One of those variables involves weighing the risk of blood clots against the risk of succumbing to COVID-19 if unvaccinated, which could depend on a person’s age and exposure risk as well as community transmission rates, among other factors. For example, the AstraZeneca vaccine initially may have been a no-brainer for an essential worker in a hard-hit region like Peel in Ontario but less urgent for someone in the Atlantic provinces.
While some might view this as ‘risk’ versus ‘no risk,’ Sundaram prefers instead to reframe it as competing risks. “It’s important to remember that we’re balancing this risk and its benefit,” she says. “And the risk of COVID-19 is also changing because the epidemiology is changing.”
Her advice: “The best vaccine is the one that you can get the quickest. It has the most ability to protect you for the longest time. And especially in places where there are high levels of community transmission, we need protection now.”
But she adds this caveat: “The best vaccine is the one that you feel comfortable taking.”
NACI’s recent analysis found that the number of COVID-19 ICU admissions and deaths preventable by the AstraZeneca vaccine while waiting for an mRNA product would be higher than the expected number of VITT cases, even in some scenarios where the COVID-19 exposure risk was low to moderate. The model assumed that the risk of blood clots was the same across all age groups. (Although initial reports suggested that clots may occur more often in women under age 55, this group may also be overrepresented among early vaccine recipients.) It found greater benefit from the vaccine among adults 30 and older who are at higher risk of becoming severely ill with COVID-19.

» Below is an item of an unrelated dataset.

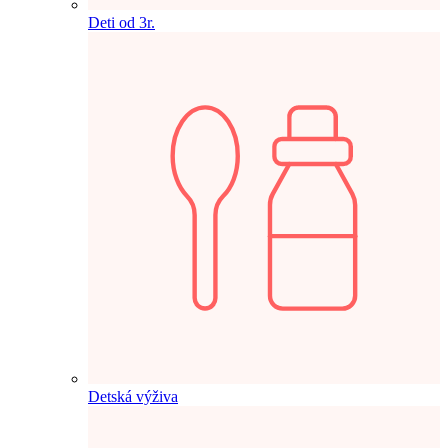
Deti od 3r.
Detská výživa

(Tableau infographic best viewed on desktop or tablet.)
Media headlines often fail to capture the full story behind these statistics. We regularly hear about the one rare adverse event following immunization, but rarely about the success of vaccines in averting hundreds or thousands of COVID-19 cases and hospitalizations.

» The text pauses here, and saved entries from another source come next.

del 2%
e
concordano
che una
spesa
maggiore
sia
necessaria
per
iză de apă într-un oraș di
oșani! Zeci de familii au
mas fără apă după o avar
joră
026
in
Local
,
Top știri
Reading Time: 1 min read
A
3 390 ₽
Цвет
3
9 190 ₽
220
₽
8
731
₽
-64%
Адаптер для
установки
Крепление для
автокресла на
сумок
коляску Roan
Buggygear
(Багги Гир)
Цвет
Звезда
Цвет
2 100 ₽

Experts urge better communication. “It’s been my experience that transparency is helpful in developing trust,” says Sundaram. She and others advocate for public health decision-makers to be more transparent and put the risks of these rare but serious blood clots into the context of other risks people take in their daily lives.
Vohra-Miller agrees: “When you minimize the side effects, you’re chipping away at people’s trust. And once you chip away people’s trust, it takes 10 times more work to build it back up.”